Qual è la più grande soddisfazione che ti sei tolto nel tennis?
Nel 2011, quando lavoravo con Gaio e Giannessi, ci furono due grandi risultati. Il primo fu il salto di Gaio da 800 a 370 del mondo, l’altro fu il percorso di Giannessi che, dopo aver iniziato la stagione ai Futures di Antalya, raggiunse i quarti di finale all’ATP di Bucarest. Lui non voleva giocare quel torneo perché era molto stanco e aveva appena perso un match in Polonia, ma io lo convinsi a prendere l’aereo per giocare le qualificazioni a Bucarest il giorno seguente. Con pochissime ore di sonno vinse il primo turno, superò altri due avversari per qualificarsi e poi eliminò Montanes e Gil prima di perdere contro Andujar. È stato quello l’apice, il momento in cui pensi “sì, sto facendo bene” anche perché, come detto, la stagione era iniziata nelle condizioni chiaramente peggiori dei Futures.
Chiudiamo così: perché un bambino dovrebbe scegliere il tennis?
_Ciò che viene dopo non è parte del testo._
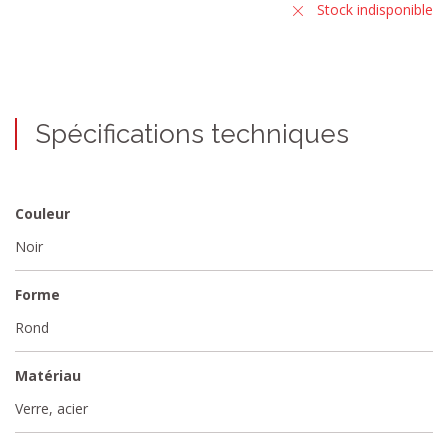
Stock indisponible
Spécifications techniques
Couleur
Noir
Forme
Rond
Matériau
Verre, acier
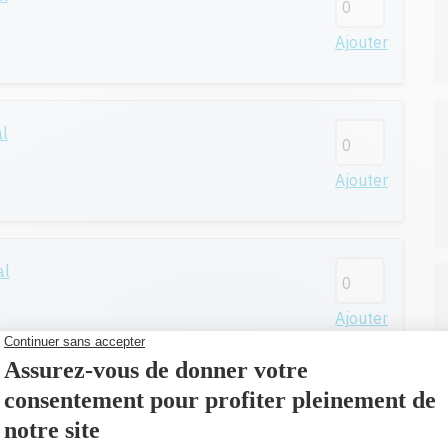
Ajouter
al
Ajouter
al
Ajouter
al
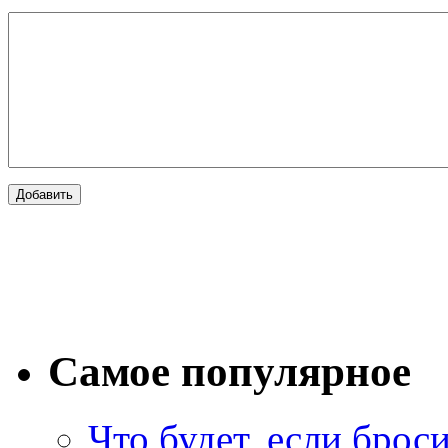
Самое популярное
Что будет, если брос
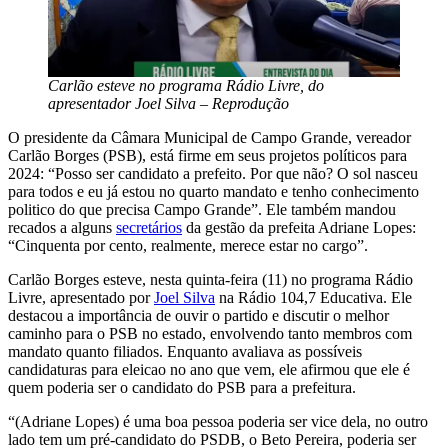
Carlão esteve no programa Rádio Livre, do
apresentador Joel Silva – Reprodução
O presidente da Câmara Municipal de Campo Grande, vereador
Carlão Borges (PSB), está firme em seus projetos políticos para
2024: “Posso ser candidato a prefeito. Por que não? O sol nasceu
para todos e eu já estou no quarto mandato e tenho conhecimento
politico do que precisa Campo Grande”. Ele também mandou
recados a alguns
secretários
da gestão da prefeita Adriane Lopes:
“Cinquenta por cento, realmente, merece estar no cargo”.
Carlão Borges esteve, nesta quinta-feira (11) no programa Rádio
Livre, apresentado por
Joel Silva
na Rádio 104,7 Educativa. Ele
destacou a importância de ouvir o partido e discutir o melhor
caminho para o PSB no estado, envolvendo tanto membros com
mandato quanto filiados. Enquanto avaliava as possíveis
candidaturas para eleicao no ano que vem, ele afirmou que ele é
quem poderia ser o candidato do PSB para a prefeitura.
“(Adriane Lopes) é uma boa pessoa poderia ser vice dela, no outro
lado tem um pré-candidato do PSDB, o Beto Pereira, poderia ser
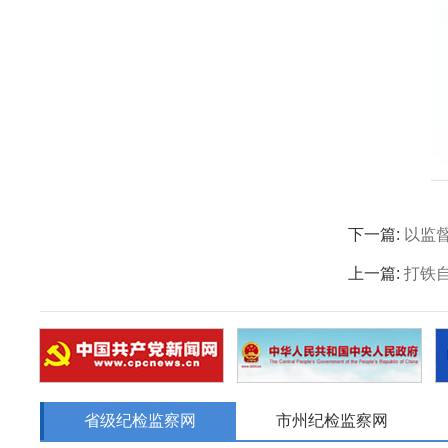
下一篇:
以监
上一篇:
打铁
省级纪检监察网
市州纪检监察网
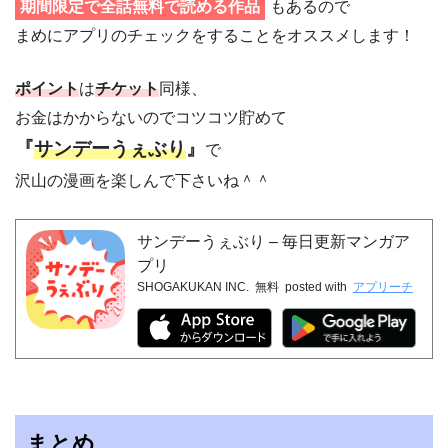
期間限定で全話無料で読める作品
もあるので
まめにアプリのチェックをすることをオススメします！
ポイント
は
チケット
同様、
お金はかからないのでコツコツ貯めて
『
サンデーうぇぶり
』
で
沢山の漫画を楽しんで下さいね＾＾
サンデーうぇぶり – 毎日更新マンガア
プリ
SHOGAKUKAN INC.
無料
posted with
アプリーチ
まとめ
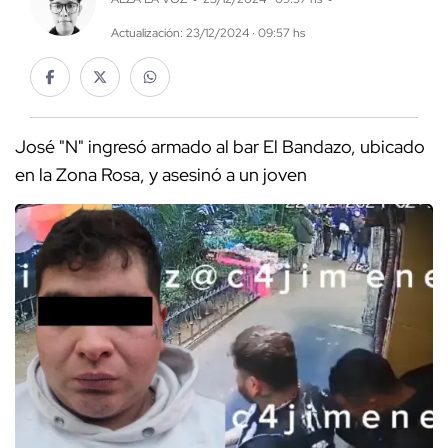
Actualización: 23/12/2024 · 09:57 hs
José "N" ingresó armado al bar El Bandazo, ubicado
en la Zona Rosa, y asesinó a un joven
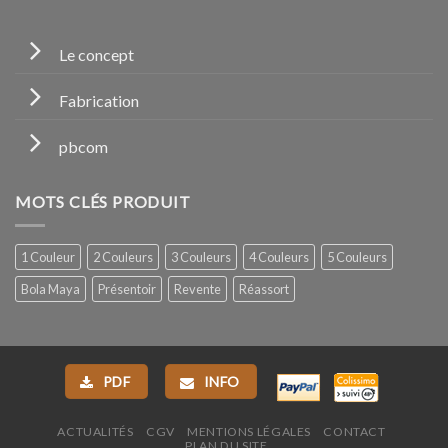
Le concept
Fabrication
pbcom
MOTS CLÉS PRODUIT
1 Couleur
2 Couleurs
3 Couleurs
4 Couleurs
5 Couleurs
Bola Maya
Présentoir
Revente
Réassort
PDF
INFO
ACTUALITÉS
CGV
MENTIONS LÉGALES
CONTACT
PLAN DU SITE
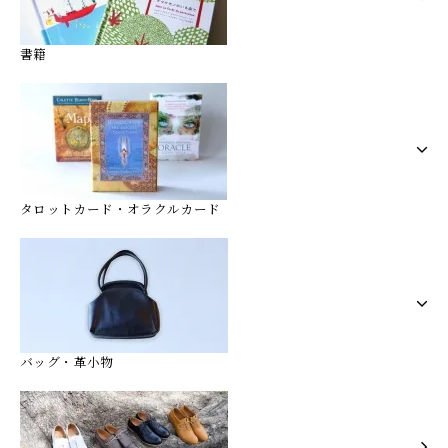
書籍
タロットカード・オラクルカード
バッグ・革小物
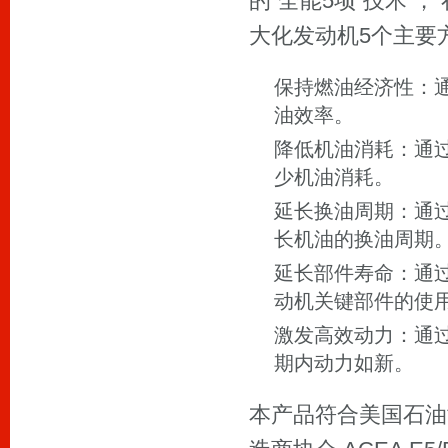
的“全能5项”技术 
保持燃油经济性：
油效率。
降低机油消耗：通
少机油消耗。
延长换油周期：通
长机油的换油周期
延长部件寿命：通
动机关键部件的使
激发高效动力：通
期内动力如新。
本产品符合美国石油协会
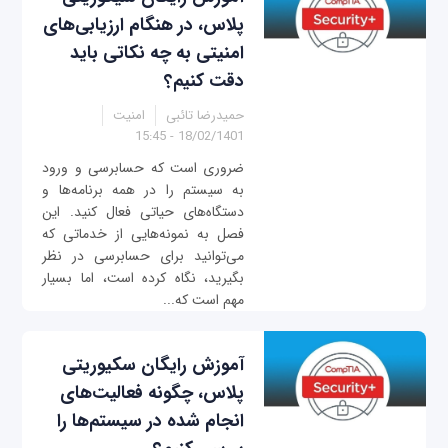
پلاس، در هنگام ارزیابی‌های
امنیتی به چه نکاتی باید
دقت کنیم؟
حمیدرضا تائبی
امنیت
18/02/1401 - 15:45
ضروری است که حسابرسی و ورود
به سیستم را در همه برنامه‌ها و
دستگاه‌های حیاتی فعال کنید. این
فصل به نمونه‌هایی از خدماتی که
می‌توانید برای حسابرسی در نظر
بگیرید، نگاه کرده است، اما بسیار
مهم است که...
آموزش رایگان سکیوریتی
پلاس، چگونه فعالیت‌های
انجام شده در سیستم‌ها را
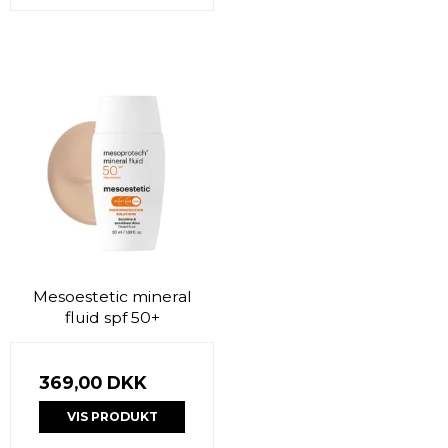
Mesoestetic mineral
fluid spf 50+
369,00 DKK
VIS PRODUKT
Guarda, ho appena portato mio figlio a giocare a basket! A parte scherzi, il tennis è uno sport che trasmette principi di sportività e lealtà e che permette di frequentare ambienti sani di un certo livello. Essendo uno sport individuale è molto difficile, perché già da bambino devi avere caratteristiche importanti per confrontarti con un avversario, ma sottolineo anche che il tennis è meritocratico: se sei bravo vai avanti per la tua strada, nessuno può limitarti né facilitarti. Poi, come ben sai, sono necessari soldi e tempo, quindi fatto in un certo modo diventa molto molto impegnativo.